• Description of the task: Find the lines below that contain the string "merge". Copy each one.

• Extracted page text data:
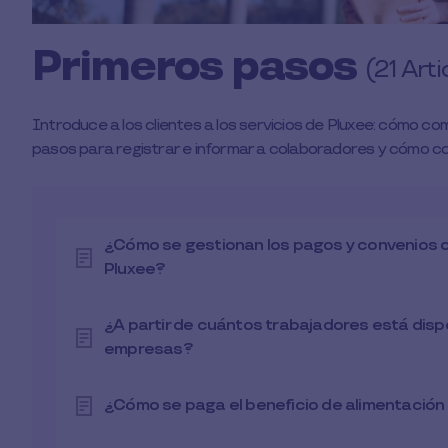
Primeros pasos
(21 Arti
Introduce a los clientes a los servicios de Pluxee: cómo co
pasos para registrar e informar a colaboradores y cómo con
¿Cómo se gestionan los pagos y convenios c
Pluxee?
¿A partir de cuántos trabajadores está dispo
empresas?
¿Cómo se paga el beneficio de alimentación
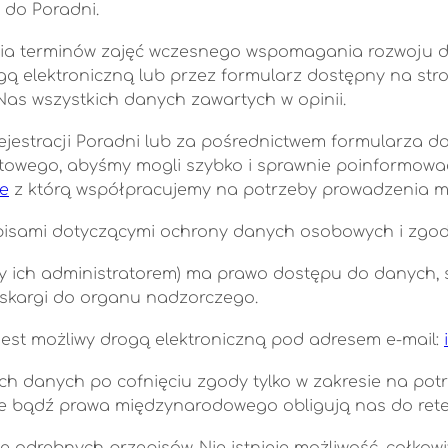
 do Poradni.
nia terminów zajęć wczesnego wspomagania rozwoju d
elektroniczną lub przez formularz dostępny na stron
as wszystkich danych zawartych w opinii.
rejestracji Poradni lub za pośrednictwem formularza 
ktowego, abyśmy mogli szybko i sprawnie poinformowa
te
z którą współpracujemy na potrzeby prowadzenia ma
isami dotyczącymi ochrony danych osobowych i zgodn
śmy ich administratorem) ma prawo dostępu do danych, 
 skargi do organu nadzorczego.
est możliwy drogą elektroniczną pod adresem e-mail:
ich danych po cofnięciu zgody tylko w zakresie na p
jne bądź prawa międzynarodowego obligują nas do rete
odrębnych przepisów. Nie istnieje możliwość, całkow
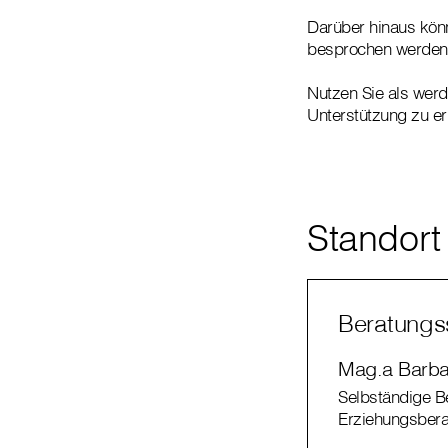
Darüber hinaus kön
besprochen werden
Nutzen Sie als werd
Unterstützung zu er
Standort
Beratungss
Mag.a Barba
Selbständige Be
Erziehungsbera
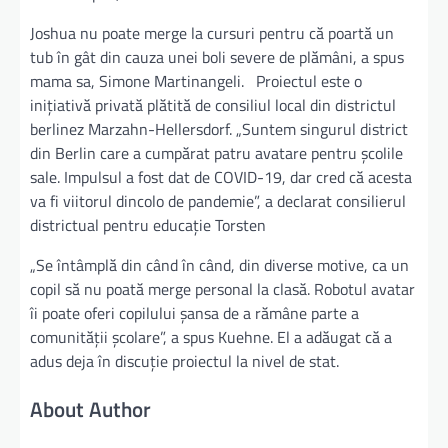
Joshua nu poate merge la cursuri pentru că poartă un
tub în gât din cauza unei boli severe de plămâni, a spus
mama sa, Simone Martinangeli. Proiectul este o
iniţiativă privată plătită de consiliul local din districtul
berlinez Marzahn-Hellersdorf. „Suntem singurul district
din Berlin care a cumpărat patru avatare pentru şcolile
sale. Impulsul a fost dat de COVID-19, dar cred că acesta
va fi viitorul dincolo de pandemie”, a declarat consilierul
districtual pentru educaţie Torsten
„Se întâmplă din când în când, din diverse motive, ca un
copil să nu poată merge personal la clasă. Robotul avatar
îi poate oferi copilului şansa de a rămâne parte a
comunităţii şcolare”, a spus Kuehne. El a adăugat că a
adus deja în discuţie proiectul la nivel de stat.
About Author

• Solution:
Joshua nu poate merge la cursuri pentru că poartă un
copil să nu poată merge personal la clasă. Robotul avatar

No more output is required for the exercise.